The recommendations that emerged from the conference fall into several categories, including efforts to enhance our understanding of the molecular processes and tissue changes associated with FSHD; ways to explore possible therapies to treat the disorder; and strategies to promote the establishment of population-based studies of the disease, as well as needed research resources. The NIAMS and the NINDS have already used the recommendations from this meeting in developing and issuing a Request for Applications in FSHD in November 2000. In addition, the NIAMS and the NINDS have recently funded a research registry for FSHD and another form of muscular dystrophy known as myotonic dystrophy. The long-term goal of the registry is to facilitate research in FSHD and myotonic dystrophy by serving as a liaison between families affected by these diseases who are eager to participate in specific research projects, and investigators who are interested in studying these disorders.

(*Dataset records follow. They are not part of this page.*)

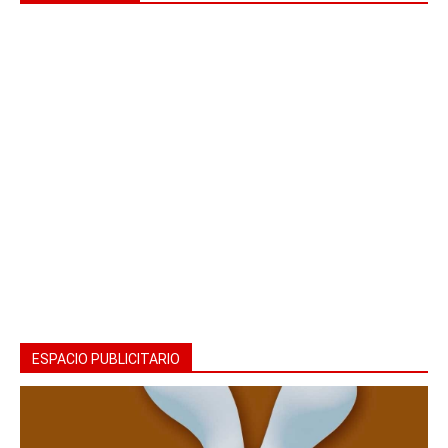
ESPACIO PUBLICITARIO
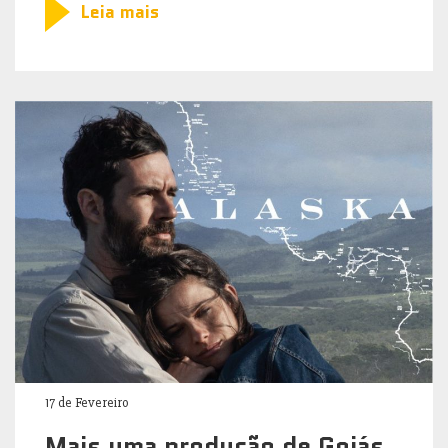
Leia mais
17 de Fevereiro
Mais uma produção de Goiás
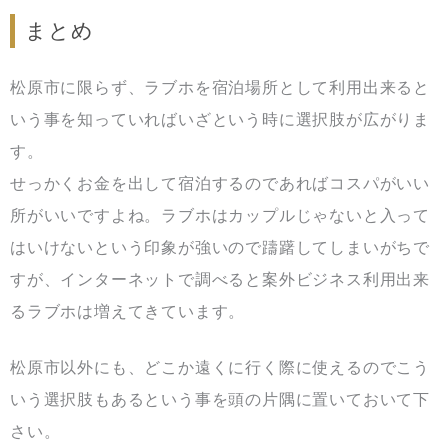
まとめ
松原市に限らず、ラブホを宿泊場所として利用出来ると
いう事を知っていればいざという時に選択肢が広がりま
す。
せっかくお金を出して宿泊するのであればコスパがいい
所がいいですよね。ラブホはカップルじゃないと入って
はいけないという印象が強いので躊躇してしまいがちで
すが、インターネットで調べると案外ビジネス利用出来
るラブホは増えてきています。
松原市以外にも、どこか遠くに行く際に使えるのでこう
いう選択肢もあるという事を頭の片隅に置いておいて下
さい。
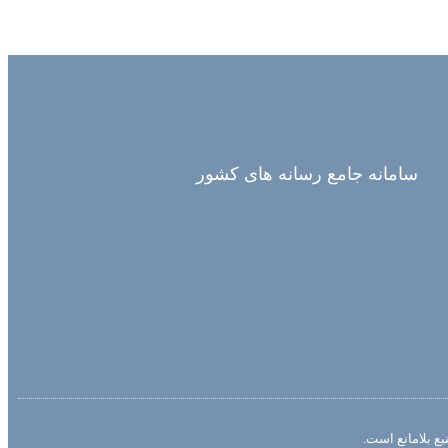
سامانه جامع رسانه های کشور
ع بلامانع است.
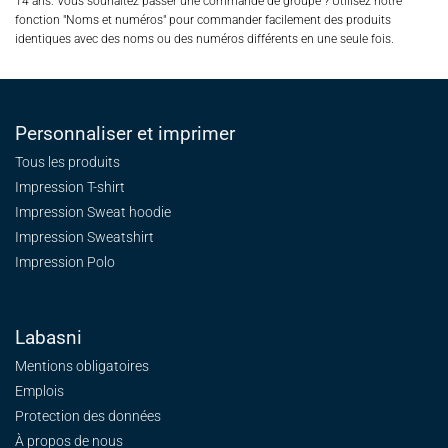
14 ans. Vous souhaitez passer une commande de groupe ? Utilisez notre
fonction "Noms et numéros" pour commander facilement des produits
identiques avec des noms ou des numéros différents en une seule fois.
Personnaliser et imprimer
Tous les produits
Impression T-shirt
Impression Sweat
hoodie
Impression Sweatshirt
Impression Polo
Labasni
Mentions obligatoires
Emplois
Protection des données
À propos de nous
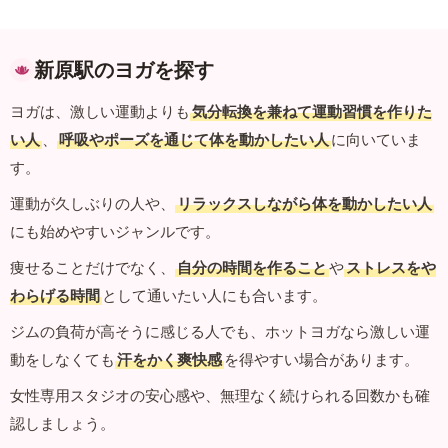
新原駅のヨガを探す
ヨガは、激しい運動よりも
気分転換を兼ねて運動習慣を作りた
い人
、
呼吸やポーズを通じて体を動かしたい人
に向いていま
す。
運動が久しぶりの人や、
リラックスしながら体を動かしたい人
にも始めやすいジャンルです。
痩せることだけでなく、
自分の時間を作ること
や
ストレスをや
わらげる時間
として通いたい人にも合います。
ジムの負荷が高そうに感じる人でも、ホットヨガなら激しい運
動をしなくても
汗をかく爽快感
を得やすい場合があります。
女性専用スタジオの安心感や、無理なく続けられる回数かも確
認しましょう。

Duchenne Muscular Dystrophy or DMD
Despite advances in knowledge to date on DMD, the life expectancy and quality of life for a child with DMD has not had substantial improvement since the gene was discovered in 1986. The Parent Project for Duchenne Muscular Dystrophy Research worked with the NIH to promote research relevant to potential therapies, to encourage new scientists into the field of muscle biology research and to conduct research on DMD, and to promote the importance of muscle research. The NINDS, the NIAMS, and the Office of Rare Diseases sponsored a workshop on the Therapeutic Approaches for Duchenne Muscular Dystrophy (DMD), in May 2000. An international group of multidisciplinary scientists participated in this workshop. Representatives of the French and U.S. muscular dystrophy associations were present, as well as parent representatives from the U.S. Parent Project for Duchenne Muscular Dystrophy Research and a German foundation. The goals of this workshop were to address key questions in improving treatments for DMD and identify areas of needed scientific knowledge, impediments, and critical next steps to promote effective therapy. Priorities for future efforts include: mutation detection and diagnostics; pathogenesis of muscular dystrophies, including animal models and central repositories, the role of the immune system in DMD, and heart, blood vessel, and other tissue involvement; and priorities for gene therapy research. Four key areas were identified in gene therapy research: (1) optimizing expression cassettes, (2) improving vector design, (3) managing immunologic consequences, and (4) optimizing delivery. Some of these gene therapy efforts are becoming a reality in that investigators have recently genetically engineered a dystrophin gene into muscle of a dystrophin-gene depleted model of DMD.
Skin
Impetigo
Bullous impetigo is a common infection among children aged 2 to 6. The bacterium Staphylococcus aureus, cause of the common skin infection bullous impetigo, produces a toxin that attacks a protein highly specific for cell-to-cell binding in the outermost layer of the skin, according to a new study funded by the NIAMS. Researchers have reported that breakup of this protein not only brings about the characteristic blistering, but also gives the bacterium a specific mechanism to circumvent the skin's protective barrier and spread further. Researchers determined that the toxin, exfoliative toxin A, causes impetigo's blisters when it breaks up the protein Desmoglein 1 (Dsg1), which is responsible for a specialized type of binding in epidermal skin cells. Only the Dsg1 protein is broken up and not other closely related proteins. The consequent breakdown in skin cell adhesion gives Staphylococcus a way to proliferate and cause more damage. The researchers suspected Dsg1 was the toxin's target because it is also the target of autoantibody attacks in pemphigus follaceus, a blistering skin disorder with similar cellular characteristics. The major therapy for the infection will continue to be antibiotics, even though agents that fight protein breakup might help prevent the spread of the bacterium.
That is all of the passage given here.